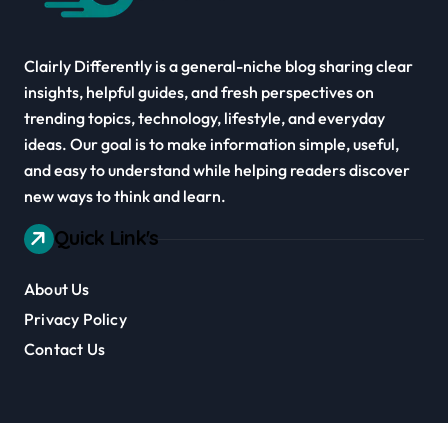
Clairly Differently is a general-niche blog sharing clear
insights, helpful guides, and fresh perspectives on
trending topics, technology, lifestyle, and everyday
ideas. Our goal is to make information simple, useful,
and easy to understand while helping readers discover
new ways to think and learn.
Quick Link's
About Us
Privacy Policy
Contact Us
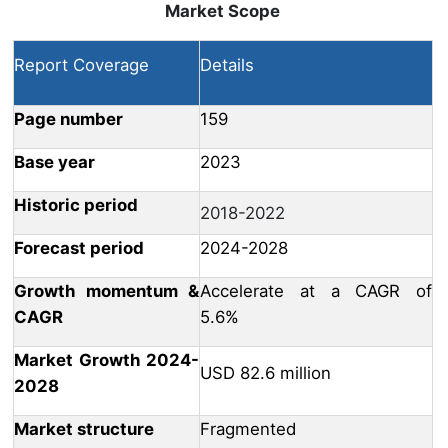
Market Scope
Report Coverage
Details
Page number
159
Base year
2023
Historic period
2018-2022
Forecast period
2024-2028
Growth momentum &
Accelerate at a CAGR of
CAGR
5.6%
Market Growth 2024-
USD 82.6 million
2028
Market structure
Fragmented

*****

#### DIRECTIONS FOR THIS TASK:
Repeat the records above verbatim, with no pictures in the result.

#### EXERCISE ANSWER:
Clairly Differently is a general-niche blog sharing clear
insights, helpful guides, and fresh perspectives on
trending topics, technology, lifestyle, and everyday
ideas. Our goal is to make information simple, useful,
and easy to understand while helping readers discover
new ways to think and learn.
Quick Link's
About Us
Privacy Policy
Contact Us
Market Scope
Report Coverage
Details
Page number
159
Base year
2023
Historic period
2018-2022
Forecast period
2024-2028
Growth momentum &
Accelerate at a CAGR of
CAGR
5.6%
Market Growth 2024-
USD 82.6 million
2028
Market structure
Fragmented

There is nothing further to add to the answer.